* **Requirement**
When a line of the entries contains the word "由脚本去export", report that line.

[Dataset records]
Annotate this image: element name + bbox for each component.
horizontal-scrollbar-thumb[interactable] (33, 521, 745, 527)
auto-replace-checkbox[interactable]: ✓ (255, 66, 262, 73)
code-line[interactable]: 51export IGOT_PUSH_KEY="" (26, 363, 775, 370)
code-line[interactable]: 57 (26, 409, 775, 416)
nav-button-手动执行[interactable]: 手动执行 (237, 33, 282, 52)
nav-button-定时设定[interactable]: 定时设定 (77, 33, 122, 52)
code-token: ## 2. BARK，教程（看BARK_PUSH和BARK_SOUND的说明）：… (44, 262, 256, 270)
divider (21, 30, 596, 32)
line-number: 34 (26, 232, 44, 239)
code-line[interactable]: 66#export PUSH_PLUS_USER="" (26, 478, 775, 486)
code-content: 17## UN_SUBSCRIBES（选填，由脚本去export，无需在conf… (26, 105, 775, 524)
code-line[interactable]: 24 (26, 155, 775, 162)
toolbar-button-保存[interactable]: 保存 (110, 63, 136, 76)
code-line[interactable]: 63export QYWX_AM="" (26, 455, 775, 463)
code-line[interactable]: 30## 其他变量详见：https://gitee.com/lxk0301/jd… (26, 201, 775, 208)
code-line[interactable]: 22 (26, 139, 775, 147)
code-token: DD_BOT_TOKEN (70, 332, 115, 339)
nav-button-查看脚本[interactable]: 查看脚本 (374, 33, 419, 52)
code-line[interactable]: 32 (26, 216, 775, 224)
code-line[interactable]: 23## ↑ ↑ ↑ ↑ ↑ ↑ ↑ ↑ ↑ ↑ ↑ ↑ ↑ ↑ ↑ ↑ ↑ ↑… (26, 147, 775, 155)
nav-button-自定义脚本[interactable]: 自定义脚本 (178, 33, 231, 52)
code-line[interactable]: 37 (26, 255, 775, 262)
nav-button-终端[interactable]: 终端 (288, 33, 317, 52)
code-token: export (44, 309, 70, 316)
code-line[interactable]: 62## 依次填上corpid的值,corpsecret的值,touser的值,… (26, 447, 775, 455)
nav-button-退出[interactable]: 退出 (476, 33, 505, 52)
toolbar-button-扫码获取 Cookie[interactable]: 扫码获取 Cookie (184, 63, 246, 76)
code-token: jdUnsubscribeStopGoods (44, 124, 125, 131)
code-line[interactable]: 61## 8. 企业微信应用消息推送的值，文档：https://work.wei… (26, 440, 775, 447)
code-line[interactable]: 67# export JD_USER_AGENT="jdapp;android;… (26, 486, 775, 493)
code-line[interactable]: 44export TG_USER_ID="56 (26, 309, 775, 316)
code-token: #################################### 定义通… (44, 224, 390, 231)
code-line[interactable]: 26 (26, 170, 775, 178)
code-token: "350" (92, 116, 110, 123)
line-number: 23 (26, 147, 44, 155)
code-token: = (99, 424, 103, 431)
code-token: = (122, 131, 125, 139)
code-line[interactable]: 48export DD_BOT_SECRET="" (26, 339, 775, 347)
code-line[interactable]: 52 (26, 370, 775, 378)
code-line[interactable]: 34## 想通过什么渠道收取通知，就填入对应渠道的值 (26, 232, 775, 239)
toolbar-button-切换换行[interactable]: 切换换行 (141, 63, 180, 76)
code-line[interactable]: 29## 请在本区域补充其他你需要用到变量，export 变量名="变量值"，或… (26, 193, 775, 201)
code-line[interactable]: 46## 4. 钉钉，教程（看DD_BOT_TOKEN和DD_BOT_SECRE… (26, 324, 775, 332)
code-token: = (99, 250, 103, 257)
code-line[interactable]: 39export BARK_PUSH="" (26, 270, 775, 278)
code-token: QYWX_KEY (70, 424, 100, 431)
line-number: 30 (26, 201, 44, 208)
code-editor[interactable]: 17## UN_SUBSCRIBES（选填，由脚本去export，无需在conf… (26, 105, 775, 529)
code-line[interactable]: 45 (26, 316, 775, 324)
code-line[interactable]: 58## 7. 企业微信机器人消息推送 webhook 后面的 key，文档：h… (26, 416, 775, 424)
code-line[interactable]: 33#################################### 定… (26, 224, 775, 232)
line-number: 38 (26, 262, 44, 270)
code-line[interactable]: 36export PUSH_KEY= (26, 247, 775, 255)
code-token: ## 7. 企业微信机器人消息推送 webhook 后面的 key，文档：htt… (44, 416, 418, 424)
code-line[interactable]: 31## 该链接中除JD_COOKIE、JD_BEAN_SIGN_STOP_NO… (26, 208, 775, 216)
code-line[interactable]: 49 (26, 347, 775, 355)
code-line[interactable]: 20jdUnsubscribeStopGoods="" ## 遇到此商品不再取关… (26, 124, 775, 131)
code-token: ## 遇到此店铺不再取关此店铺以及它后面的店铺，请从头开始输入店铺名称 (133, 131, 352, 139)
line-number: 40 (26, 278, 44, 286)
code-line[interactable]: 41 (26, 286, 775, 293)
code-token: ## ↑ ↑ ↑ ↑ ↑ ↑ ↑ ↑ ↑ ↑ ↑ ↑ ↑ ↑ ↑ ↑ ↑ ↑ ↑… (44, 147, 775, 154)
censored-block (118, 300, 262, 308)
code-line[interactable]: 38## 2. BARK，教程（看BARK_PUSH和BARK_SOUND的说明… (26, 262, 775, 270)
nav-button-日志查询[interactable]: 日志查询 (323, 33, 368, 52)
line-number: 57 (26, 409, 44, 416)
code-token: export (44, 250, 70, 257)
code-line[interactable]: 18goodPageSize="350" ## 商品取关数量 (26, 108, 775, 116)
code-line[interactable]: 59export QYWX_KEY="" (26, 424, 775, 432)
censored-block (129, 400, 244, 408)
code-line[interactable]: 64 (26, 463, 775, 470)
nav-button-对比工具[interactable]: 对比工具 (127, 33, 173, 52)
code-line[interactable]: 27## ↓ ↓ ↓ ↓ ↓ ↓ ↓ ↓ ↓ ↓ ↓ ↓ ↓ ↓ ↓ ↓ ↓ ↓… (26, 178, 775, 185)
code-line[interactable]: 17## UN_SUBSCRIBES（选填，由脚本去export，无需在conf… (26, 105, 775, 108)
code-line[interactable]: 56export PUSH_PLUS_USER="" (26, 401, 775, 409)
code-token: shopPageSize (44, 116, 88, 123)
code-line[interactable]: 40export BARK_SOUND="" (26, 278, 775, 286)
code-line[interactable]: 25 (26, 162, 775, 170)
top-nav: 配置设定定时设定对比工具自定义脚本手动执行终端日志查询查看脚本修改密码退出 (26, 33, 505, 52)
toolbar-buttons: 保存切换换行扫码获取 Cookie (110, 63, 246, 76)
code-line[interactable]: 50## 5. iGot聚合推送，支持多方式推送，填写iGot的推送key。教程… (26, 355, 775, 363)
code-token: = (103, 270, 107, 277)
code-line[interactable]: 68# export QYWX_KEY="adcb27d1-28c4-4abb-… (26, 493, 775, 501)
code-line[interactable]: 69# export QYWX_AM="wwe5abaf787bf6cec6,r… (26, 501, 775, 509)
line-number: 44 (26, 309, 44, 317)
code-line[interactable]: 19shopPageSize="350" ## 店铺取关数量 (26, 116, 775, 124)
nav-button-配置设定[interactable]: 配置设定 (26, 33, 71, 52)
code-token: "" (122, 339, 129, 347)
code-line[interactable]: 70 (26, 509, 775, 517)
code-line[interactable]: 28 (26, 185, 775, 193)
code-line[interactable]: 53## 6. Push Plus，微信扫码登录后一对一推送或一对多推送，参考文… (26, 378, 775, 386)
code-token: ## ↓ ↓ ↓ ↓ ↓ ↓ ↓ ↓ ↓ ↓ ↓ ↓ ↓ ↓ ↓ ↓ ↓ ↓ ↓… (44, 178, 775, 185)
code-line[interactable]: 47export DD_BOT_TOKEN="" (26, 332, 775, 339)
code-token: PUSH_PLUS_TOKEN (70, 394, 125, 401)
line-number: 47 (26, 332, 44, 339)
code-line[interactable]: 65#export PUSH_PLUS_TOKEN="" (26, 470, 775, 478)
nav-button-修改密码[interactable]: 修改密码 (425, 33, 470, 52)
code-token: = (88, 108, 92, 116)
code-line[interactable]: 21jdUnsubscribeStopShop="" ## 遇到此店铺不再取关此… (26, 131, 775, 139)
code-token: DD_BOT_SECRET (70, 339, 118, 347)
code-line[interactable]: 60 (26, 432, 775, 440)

* **Solution to this task**
code-content: 17## UN_SUBSCRIBES（选填，由脚本去export，无需在conf… (26, 105, 775, 524)
code-editor[interactable]: 17## UN_SUBSCRIBES（选填，由脚本去export，无需在conf… (26, 105, 775, 529)
code-line[interactable]: 17## UN_SUBSCRIBES（选填，由脚本去export，无需在conf… (26, 105, 775, 108)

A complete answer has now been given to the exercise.